**Action item:** When you give the entries again, keep every word as it stands and drop the pictures.

====

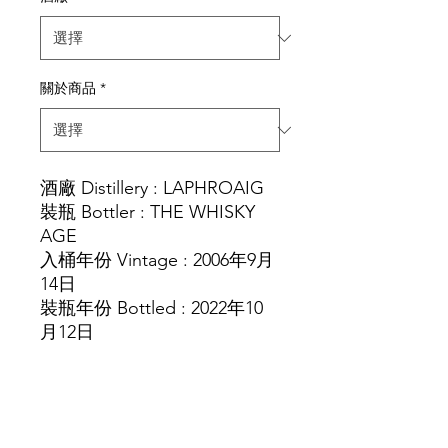
關於商品
*
酒廠 Distillery : LAPHROAIG
裝瓶 Bottler : THE WHISKY
AGE
入桶年份 Vintage : 2006年9月
14日
裝瓶年份 Bottled : 2022年10
月12日
酒齡 Age : 16 years old
酒精度 Strength : 56.9%
容量Vol. Size:700 ml
桶型 Cask Type : BARREL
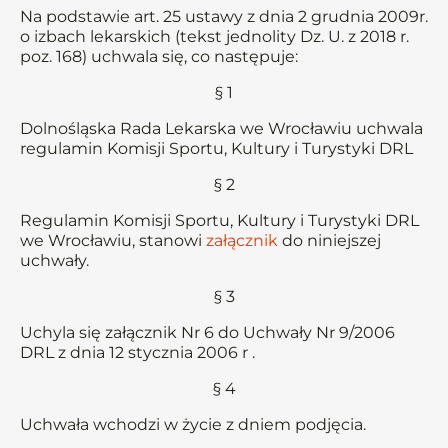
Na podstawie art. 25 ustawy z dnia 2 grudnia 2009r.
o izbach lekarskich (tekst jednolity Dz. U. z 2018 r.
poz. 168) uchwala się, co następuje:
§ 1
Dolnośląska Rada Lekarska we Wrocławiu uchwala
regulamin Komisji Sportu, Kultury i Turystyki DRL
§ 2
Regulamin Komisji Sportu, Kultury i Turystyki DRL
we Wrocławiu, stanowi
załącznik
do niniejszej
uchwały.
§ 3
Uchyla się załącznik Nr 6 do Uchwały Nr 9/2006
DRL z dnia 12 stycznia 2006 r .
§ 4
Uchwała wchodzi w życie z dniem podjęcia.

====

**Exercise solution:**
關於商品
*
酒廠 Distillery : LAPHROAIG
裝瓶 Bottler : THE WHISKY
AGE
入桶年份 Vintage : 2006年9月
14日
裝瓶年份 Bottled : 2022年10
月12日
酒齡 Age : 16 years old
酒精度 Strength : 56.9%
容量Vol. Size:700 ml
桶型 Cask Type : BARREL
Na podstawie art. 25 ustawy z dnia 2 grudnia 2009r.
o izbach lekarskich (tekst jednolity Dz. U. z 2018 r.
poz. 168) uchwala się, co następuje:
§ 1
Dolnośląska Rada Lekarska we Wrocławiu uchwala
regulamin Komisji Sportu, Kultury i Turystyki DRL
§ 2
Regulamin Komisji Sportu, Kultury i Turystyki DRL
we Wrocławiu, stanowi
załącznik
do niniejszej
uchwały.
§ 3
Uchyla się załącznik Nr 6 do Uchwały Nr 9/2006
DRL z dnia 12 stycznia 2006 r .
§ 4
Uchwała wchodzi w życie z dniem podjęcia.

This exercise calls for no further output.